There was denial for a long time that IOC containers and dependency injection added zero value due to the module system and imports. There are a few nice options out there now, like inversify and typedi. I think TypeScript has been attracted a different crowd with a different taste for whats good. I'm pretty happy about that.
Ruby went through this exact same thing. I think Sandi Metz's book was a turning point for the community.
Well one way you avoid the need for DI is that if you are only using DI to allow you to swap out real collaborators for fakes in your tests ... to instead simply mock module imports in your tests, (to mock those collaborators). This is common with Jest in the React world. And it's easy with a good module system.
I'm building 2 large apps, with no DI, and using this approach (Jest) and I never want to use DI again. I hated the DI system in Angular 2+
Maybe I misunderstand DI when I want to have a "stateful" module, let's say a class that I export that requires some config input (think Database). I initiate it in index.js or something and then just pass it in the constructor in every other class that needs to use it. What is this called? If it's DI, how do I do that with modules only?

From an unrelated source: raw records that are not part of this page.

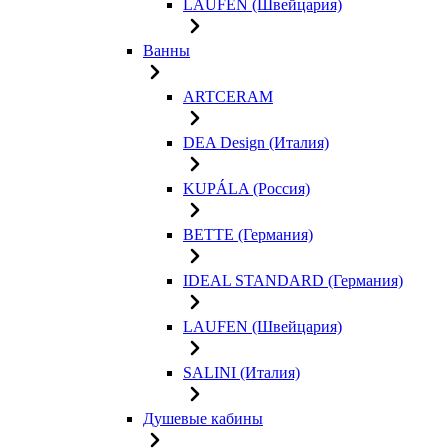
LAUFEN (Швейцария)
Ванны
ARTCERAM
DEA Design (Италия)
KUPÁLA (Россия)
BETTE (Германия)
IDEAL STANDARD (Германия)
LAUFEN (Швейцария)
SALINI (Италия)
Душевые кабины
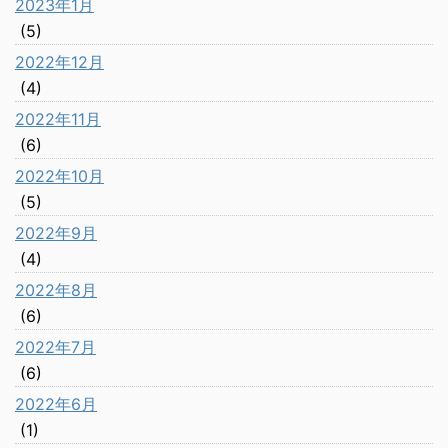
2023年1月
(5)
2022年12月
(4)
2022年11月
(6)
2022年10月
(5)
2022年9月
(4)
2022年8月
(6)
2022年7月
(6)
2022年6月
(1)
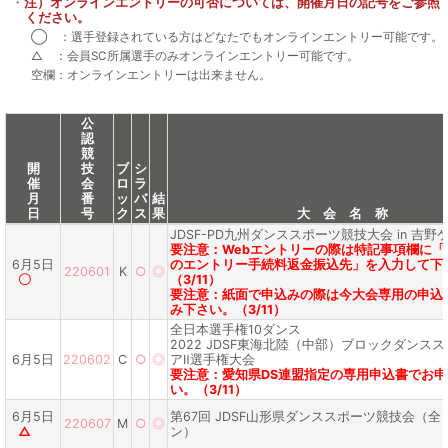
注）オンラインエントリーの可否については、開催月日の記号をご参照
ください。
◯ ：選手登録されている方はどなたでもオンラインエントリー可能です。
△ ：会員SC所属選手のみオンラインエントリー可能です。
空欄：オンラインエントリーは出来ません。
公
認
競
開
技
ブ
シ
催
会
ロ
ラ
月
番
ッ
バ
結
日
号
ク
ス
果
大 会 名 称
JDSF-PD九州ダンススポーツ競技大会 in 吉野
要注意：Webエントリーの際は特記事項欄に「
6月5日
のエントリー手続料返金振込先」を入力して下
220601
K
○
◎
〇
（3/11）
要注意：紙面で申込みの際は今大会専用の申込
み下さい。（3/11）
全日本選手権10ダンス
2022 JDSF東海北陸（中部）ブロックダンスス
6月5日
220602
C
○
◎
アⅡ選手権大会
要注意：愛知県DS連盟指定の専用申込書でお
い。（3/11）
6月5日
第67回 JDSF山形県ダンススポーツ競技会（
220607
M
○
◎
△
ン）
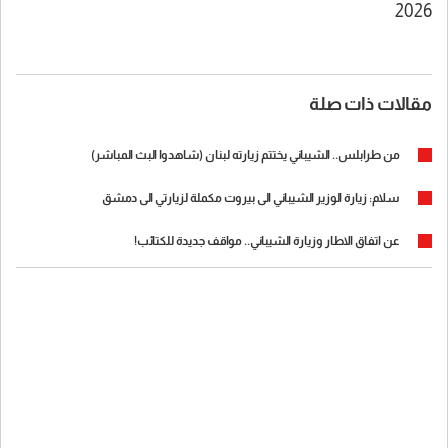
2026
مقالات ذات صلة
من طرابلس.. الشيباني يختتم زيارته لبنان (شاهدوا البث المباشر)
سلام: زيارة الوزير الشيباني الى بيروت مكملة لزيارتي الى دمشق
عن اتفاق الاطار وزيارة الشيباني.. مواقف جديدة للكتائب!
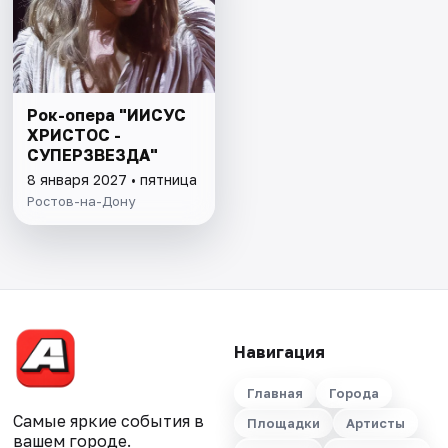
Рок-опера "ИИСУС
ХРИСТОС -
СУПЕРЗВЕЗДА"
8 января 2027 • пятница
Ростов-на-Дону
Навигация
Главная
Города
Самые яркие события в
Площадки
Артисты
вашем городе.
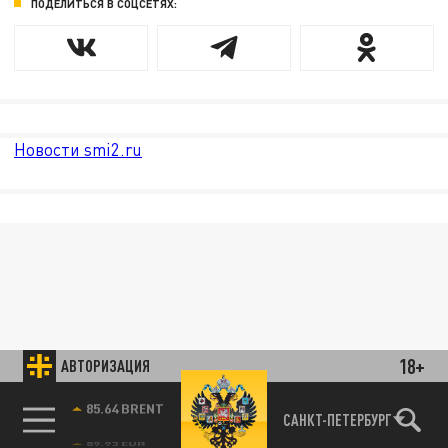
ПОДЕЛИТЬСЯ В СОЦСЕТЯХ:
Новости smi2.ru
18+
АВТОРИЗАЦИЯ
85.64 BRENT
САНКТ-ПЕТЕРБУРГ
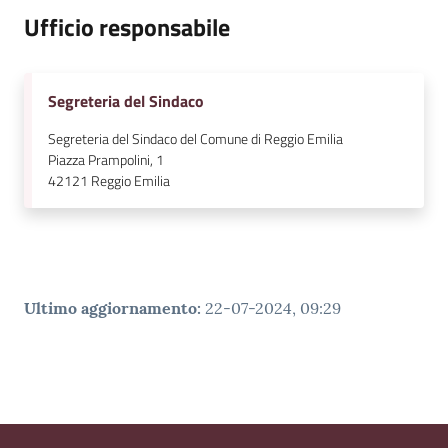
Ufficio responsabile
Segreteria del Sindaco
Segreteria del Sindaco del Comune di Reggio Emilia
Piazza Prampolini, 1
42121
Reggio Emilia
Ultimo aggiornamento
:
22-07-2024, 09:29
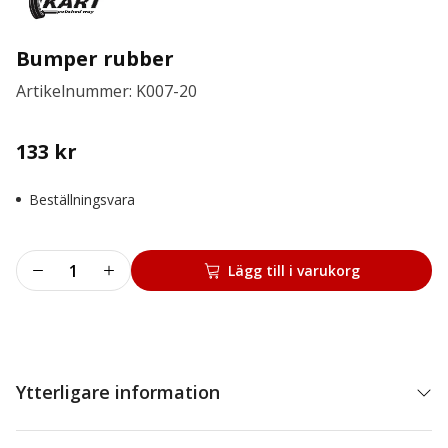
Bumper rubber
Artikelnummer: K007-20
133
kr
Beställningsvara
Bumper
Lägg till i varukorg
rubber
mängd
Ytterligare information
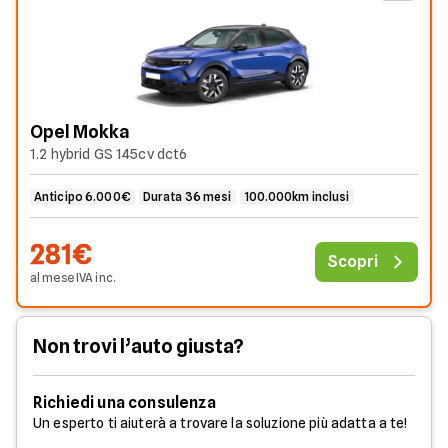
Opel Mokka
1.2 hybrid GS 145cv dct6
Anticipo 6.000€
Durata 36 mesi
100.000km inclusi
281€
Scopri
al mese
IVA
inc
.
Non trovi l’auto giusta?
Richiedi una consulenza
Un esperto ti aiuterà a trovare la soluzione più adatta a te!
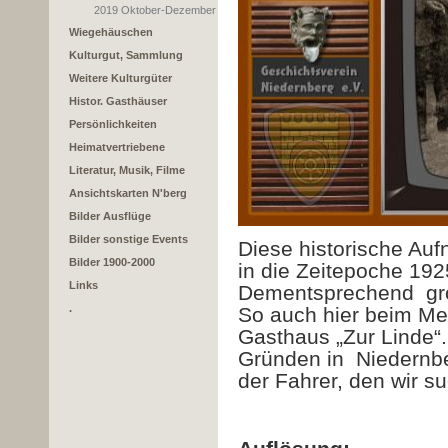
2019 Oktober-Dezember
Wiegehäuschen
Kulturgut, Sammlung
Weitere Kulturgüter
Histor. Gasthäuser
Persönlichkeiten
Heimatvertriebene
Literatur, Musik, Filme
Ansichtskarten N'berg
Bilder Ausflüge
Bilder sonstige Events
Diese historische Auf
Bilder 1900-2000
in die Zeitepoche 192
Links
Dementsprechend
gr
.
So auch hier beim Me
Gasthaus „Zur Linde“.
Gründen in
Niedernbe
der Fahrer, den wir s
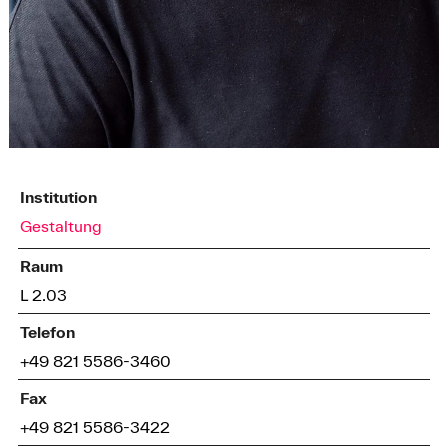
Institution
Gestaltung
Raum
L 2.03
Telefon
+49 821 5586-3460
Fax
+49 821 5586-3422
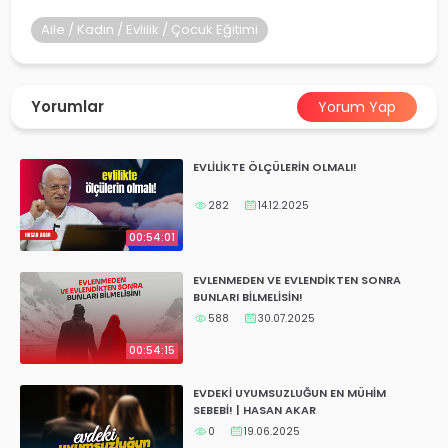
yalar
Aile / Kadın / Evlilik / Çocuk Eğitimi
Yorumlar
Yorum Yap
EVLİLİKTE ÖLÇÜLERİN OLMALI!
282
14.12.2025
00:54:01
EVLENMEDEN VE EVLENDİKTEN SONRA
BUNLARI BİLMELİSİN!
588
30.07.2025
00:54:15
EVDEKİ UYUMSUZLUĞUN EN MÜHİM
SEBEBİ! | HASAN AKAR
0
19.06.2025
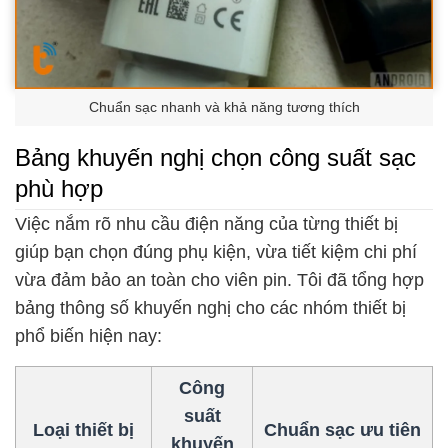
Chuẩn sạc nhanh và khả năng tương thích
Bảng khuyến nghị chọn công suất sạc
phù hợp
Việc nắm rõ nhu cầu điện năng của từng thiết bị
giúp bạn chọn đúng phụ kiện, vừa tiết kiệm chi phí
vừa đảm bảo an toàn cho viên pin. Tôi đã tổng hợp
bảng thông số khuyến nghị cho các nhóm thiết bị
phổ biến hiện nay:
Công
suất
Loại thiết bị
Chuẩn sạc ưu tiên
khuyến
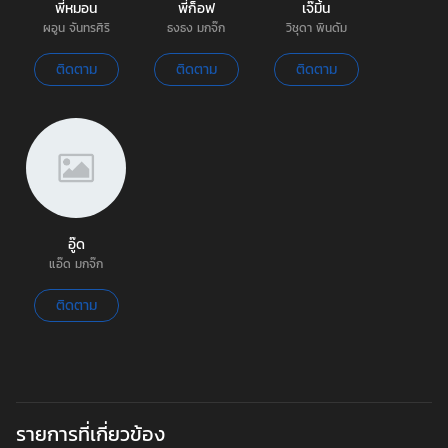
พี่หมอน
พี่ก็อฟ
เจ๊มิ้น
ผอูน จันทรศิริ
ธงธง มกจ๊ก
วิชุดา พินดัม
ติดตาม
ติดตาม
ติดตาม
อู๊ด
แอ๊ด มกจ๊ก
ติดตาม
รายการที่เกี่ยวข้อง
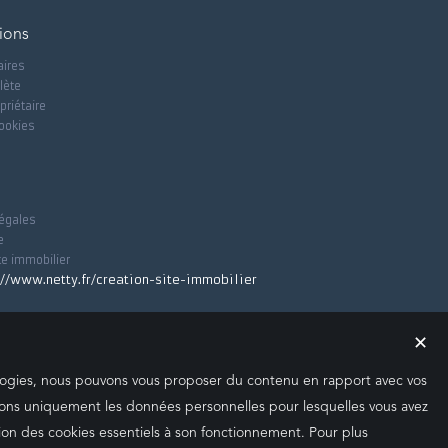
ions
aires
lète
priétaire
cookies
égales
e
te immobilier
✕
nologies, nous pouvons vous proposer du contenu en rapport avec vos
iserons uniquement les données personnelles pour lesquelles vous avez
ion des cookies essentiels à son fonctionnement. Pour plus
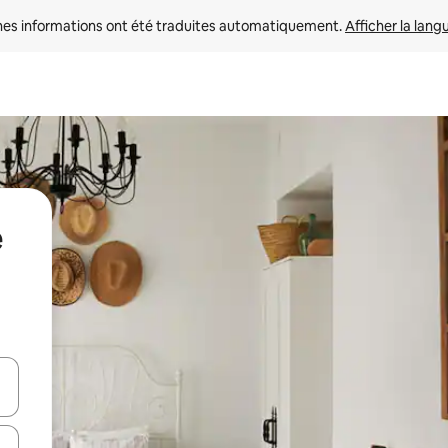
nes informations ont été traduites automatiquement. 
Afficher la lang
e
hes vers le haut et vers le bas pour les parcourir ou en appuyant et en fai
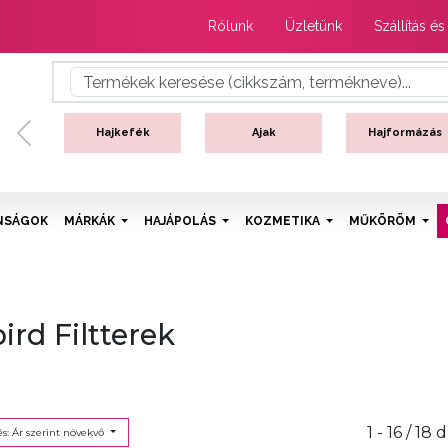
Rólunk
Üzletünk
Szállítás és
Hajkefék
Ajak
Hajformázás
Previous
NSÁGOK
MÁRKÁK
HAJÁPOLÁS
KOZMETIKA
MŰKÖRÖM
bird Filtterek
1 - 16 / 18 
s: Ár szerint növekvő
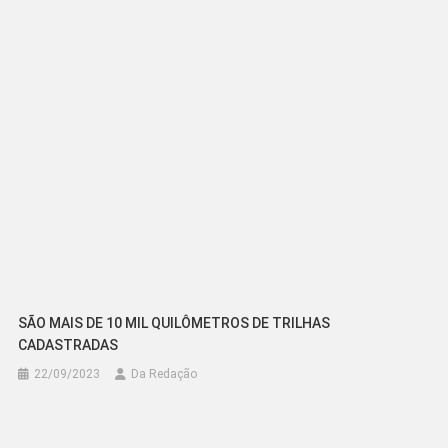
SÃO MAIS DE 10 MIL QUILÔMETROS DE TRILHAS
CADASTRADAS
22/09/2023
Da Redação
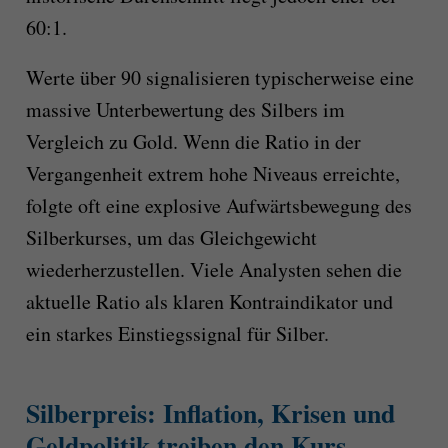
60:1.
Werte über 90 signalisieren typischerweise eine
massive Unterbewertung des Silbers im
Vergleich zu Gold. Wenn die Ratio in der
Vergangenheit extrem hohe Niveaus erreichte,
folgte oft eine explosive Aufwärtsbewegung des
Silberkurses, um das Gleichgewicht
wiederherzustellen. Viele Analysten sehen die
aktuelle Ratio als klaren Kontraindikator und
ein starkes Einstiegssignal für Silber.
Silberpreis: Inflation, Krisen und
Geldpolitik treiben den Kurs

The reason I'm asking is because sometimes I want that dependency 10 steps deep and if the 10th class wants to use it I need to pass it through all other 10 classes. Creates a lot of bloat.
Yes, that is DI too, you can think of it something like 'injecting a shared singleton service', and yes the passing into a constructor is the basic approach you might call 'manual DI'.
And yep modules can let you avoid the need for that, you can share singletons by exporting an instance from a module, and then if you import that module from 2 other modules, both will get the same instance [1].
Though tbh that still feels a bit gross to me :) There are other solutions (like the context API [2] in React for passing some data/instance to multiple components at different levels in your 'component tree').
Ruby went through this exact same thing. I think Sandi Metz's book was a turning point for the community.